▶ **WHAT YOU WILL DO**
Take each line of the data that contains the string "Poltrone" and copy it.

----------

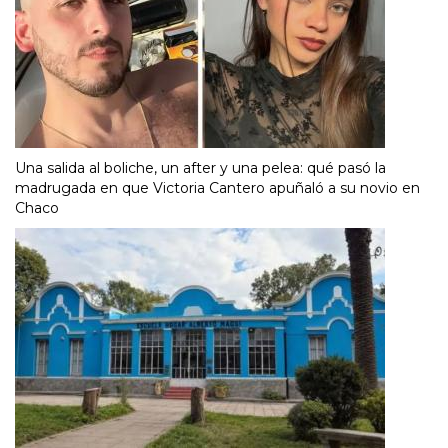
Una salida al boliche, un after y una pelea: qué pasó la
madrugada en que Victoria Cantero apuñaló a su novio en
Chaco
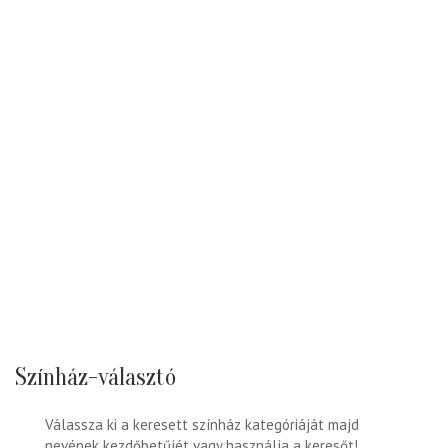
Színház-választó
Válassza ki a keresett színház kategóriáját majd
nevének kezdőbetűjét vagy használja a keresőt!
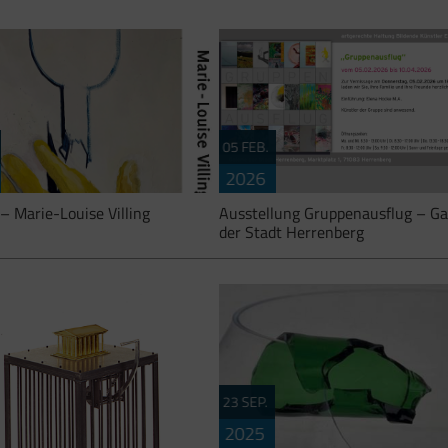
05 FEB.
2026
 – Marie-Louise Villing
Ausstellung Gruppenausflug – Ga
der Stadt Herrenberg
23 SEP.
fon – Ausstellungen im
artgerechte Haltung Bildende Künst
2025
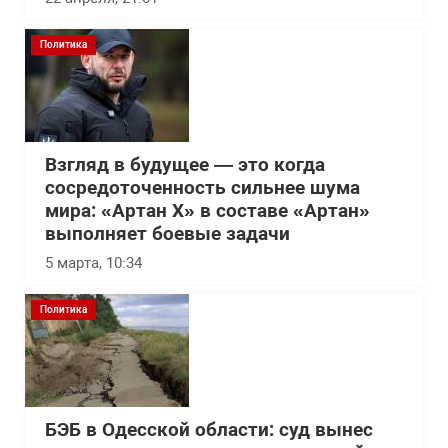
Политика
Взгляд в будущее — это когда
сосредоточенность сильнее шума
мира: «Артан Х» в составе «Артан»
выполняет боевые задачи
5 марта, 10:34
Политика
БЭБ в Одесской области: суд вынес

----------

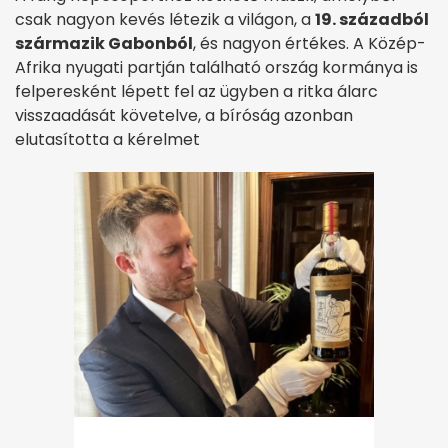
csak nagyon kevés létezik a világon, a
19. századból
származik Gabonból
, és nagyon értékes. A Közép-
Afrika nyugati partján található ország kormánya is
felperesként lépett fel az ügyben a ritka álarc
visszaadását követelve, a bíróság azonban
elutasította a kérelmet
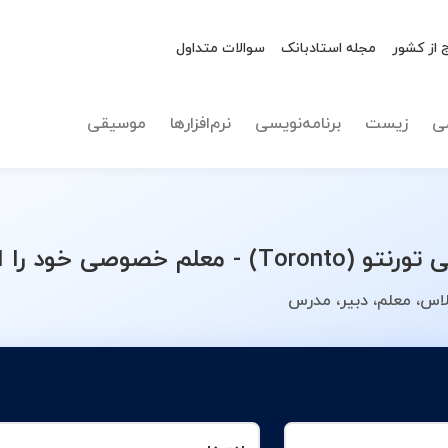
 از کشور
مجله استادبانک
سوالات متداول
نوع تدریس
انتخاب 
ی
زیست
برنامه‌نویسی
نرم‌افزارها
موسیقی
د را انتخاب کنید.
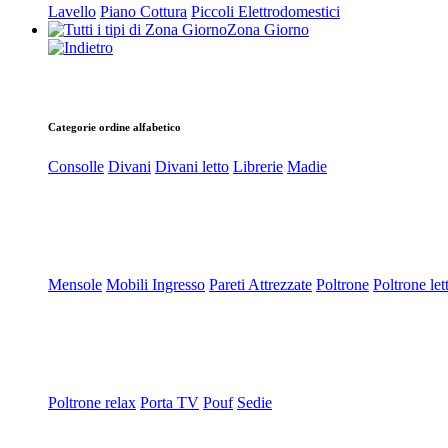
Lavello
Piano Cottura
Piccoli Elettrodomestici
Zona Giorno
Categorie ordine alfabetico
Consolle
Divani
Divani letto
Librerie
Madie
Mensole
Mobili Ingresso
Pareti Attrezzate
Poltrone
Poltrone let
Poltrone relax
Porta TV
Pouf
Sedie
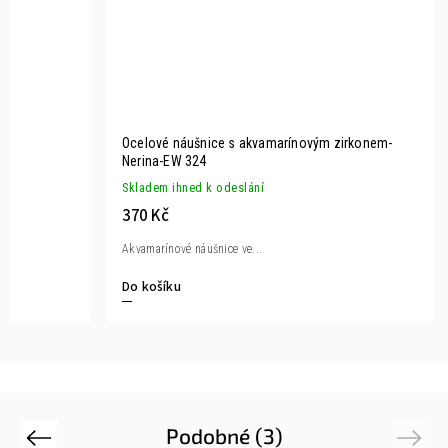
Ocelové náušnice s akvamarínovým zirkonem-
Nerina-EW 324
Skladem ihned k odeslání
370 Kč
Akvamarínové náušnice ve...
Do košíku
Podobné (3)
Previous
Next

----------

▶ **WRITTEN RESPONSE**
Poltrone
Poltrone let
Poltrone relax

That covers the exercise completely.